**Your goal**
Records follow. Pull out every line that contains "hantera".

**Dataset entries**
* * * *
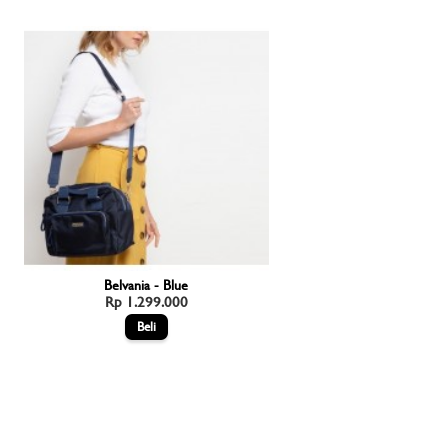
Belvania - Blue
Rp 1.299.000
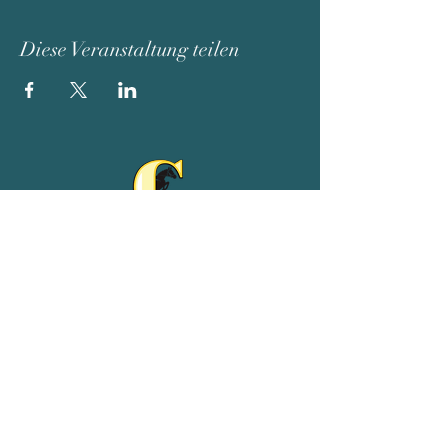
Diese Veranstaltung teilen
Reit- und Ferienhof Goldberg
Adeweg 68
26529 Leezdorf
04934/9102539
01511/4954075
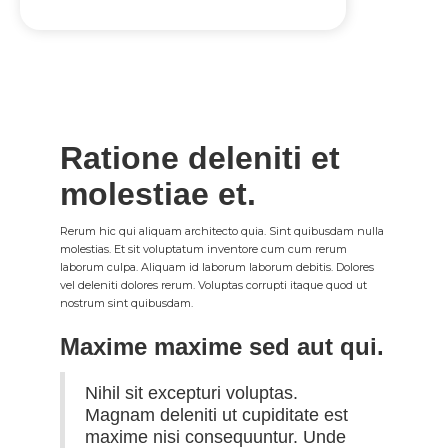
Ratione deleniti et
molestiae et.
Rerum hic qui aliquam architecto quia. Sint quibusdam nulla
molestias. Et sit voluptatum inventore cum cum rerum
laborum culpa. Aliquam id laborum laborum debitis. Dolores
vel deleniti dolores rerum. Voluptas corrupti itaque quod ut
nostrum sint quibusdam.
Maxime maxime sed aut qui.
Nihil sit excepturi voluptas.
Magnam deleniti ut cupiditate est
maxime nisi consequuntur. Unde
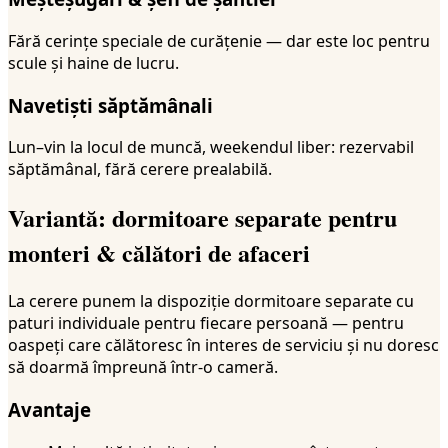
Fără cerințe speciale de curățenie — dar este loc pentru
scule și haine de lucru.
Navetiști săptămânali
Lun–vin la locul de muncă, weekendul liber: rezervabil
săptămânal, fără cerere prealabilă.
Variantă: dormitoare separate pentru
monteri & călători de afaceri
La cerere punem la dispoziție dormitoare separate cu
paturi individuale pentru fiecare persoană — pentru
oaspeți care călătoresc în interes de serviciu și nu doresc
să doarmă împreună într-o cameră.
Avantaje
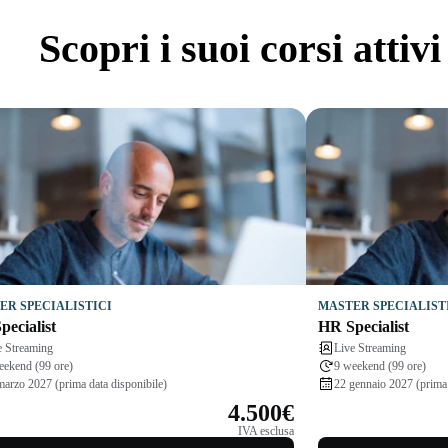
Scopri
i suoi corsi attivi
ER SPECIALISTICI
MASTER SPECIALIST
ecialist
HR Specialist
e Streaming
Live Streaming
eekend (99 ore)
9 weekend (99 ore)
marzo 2027 (prima data disponibile)
22 gennaio 2027 (prima 
4.500€
IVA esclusa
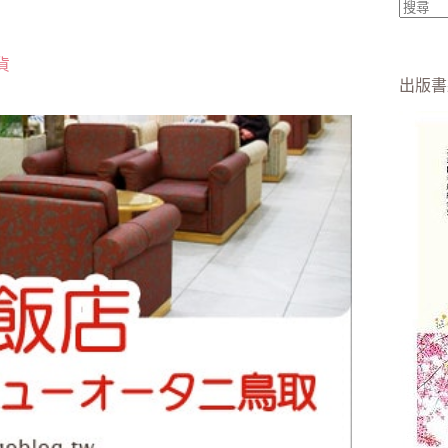
找
不
貨
到
出版書
符
合
條
件
的
結
果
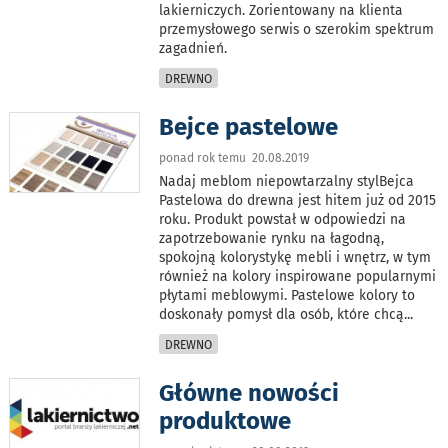
lakierniczych. Zorientowany na klienta
przemysłowego serwis o szerokim spektrum
zagadnień.
DREWNO
Bejce pastelowe
ponad rok temu 20.08.2019
Nadaj meblom niepowtarzalny stylBejca
Pastelowa do drewna jest hitem już od 2015
roku. Produkt powstał w odpowiedzi na
zapotrzebowanie rynku na łagodną,
spokojną kolorystykę mebli i wnętrz, w tym
również na kolory inspirowane popularnymi
płytami meblowymi. Pastelowe kolory to
doskonały pomysł dla osób, które chcą
...
DREWNO
Główne nowości
produktowe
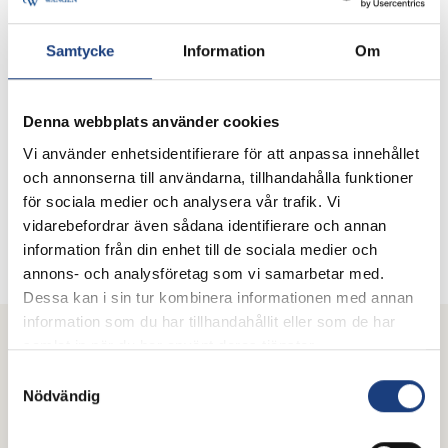
STUDIENS FRÅGESTÄLLNINGAR
Vad man är rädd för?
Samtycke
Information
Om
Hur kan rädsla uppenbara sig?
Hur kan man hantera rädslan?
Hur kan instruktörer hantera sina elevers rädsla?
Denna webbplats använder cookies
HIPPOLOGPROGRAMMET
Vi använder enhetsidentifierare för att anpassa innehållet
Huvudman för hippologprogrammet är
SLU, Sveriges
och annonserna till användarna, tillhandahålla funktioner
lantbruksuniversitet
. Programmet har tre inriktningar;
för sociala medier och analysera vår trafik. Vi
islandshäst, trav och ridhäst och ges på hästnäringens tre
vidarebefordrar även sådana identifierare och annan
riksanläggningar
Wången
,
Flyinge
och
Ridskolan
information från din enhet till de sociala medier och
Strömsholm
.
annons- och analysföretag som vi samarbetar med.
Dessa kan i sin tur kombinera informationen med annan
information som du har tillhandahållit eller som de har
samlat in när du har använt deras tjänster.
Mer från Wången
Samtyckesval
Nödvändig
Brukshäst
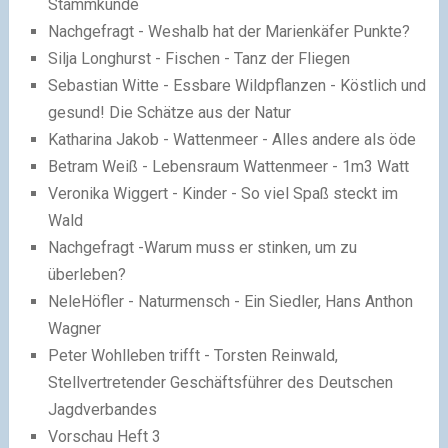
Stammkunde
Nachgefragt - Weshalb hat der Marienkäfer Punkte?
Silja Longhurst - Fischen - Tanz der Fliegen
Sebastian Witte - Essbare Wildpflanzen - Köstlich und
gesund! Die Schätze aus der Natur
Katharina Jakob - Wattenmeer - Alles andere als öde
Betram Weiß - Lebensraum Wattenmeer - 1m3 Watt
Veronika Wiggert - Kinder - So viel Spaß steckt im
Wald
Nachgefragt -Warum muss er stinken, um zu
überleben?
NeleHöfler - Naturmensch - Ein Siedler, Hans Anthon
Wagner
Peter Wohlleben trifft - Torsten Reinwald,
Stellvertretender Geschäftsführer des Deutschen
Jagdverbandes
Vorschau Heft 3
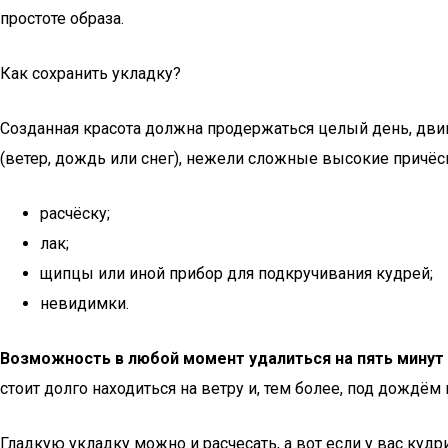
простоте образа.
Как сохранить укладку?
Созданная красота должна продержаться целый день, дв
(ветер, дождь или снег), нежели сложные высокие причёс
расчёску;
лак;
щипцы или иной прибор для подкручивания кудрей;
невидимки.
Возможность в любой момент удалиться на пять минут 
стоит долго находиться на ветру и, тем более, под дождём
Гладкую укладку можно и расчесать, а вот если у вас кудр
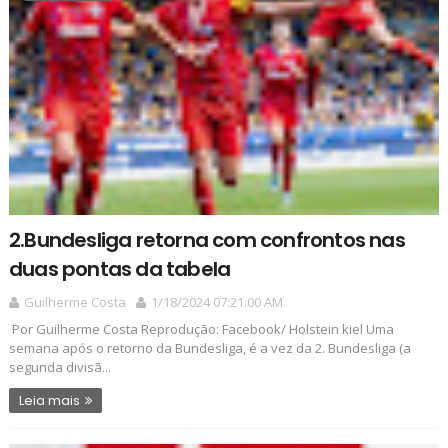
2.Bundesliga retorna com confrontos nas
duas pontas da tabela
Guilherme Costa
1/18/2024 07:21:00 AM
Por Guilherme Costa Reprodução: Facebook/ Holstein kiel Uma
semana após o retorno da Bundesliga, é a vez da 2. Bundesliga (a
segunda divisã...
Leia mais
* * * *
**Written reply**
Hur kan man hantera rädslan?
Hur kan instruktörer hantera sina elevers rädsla?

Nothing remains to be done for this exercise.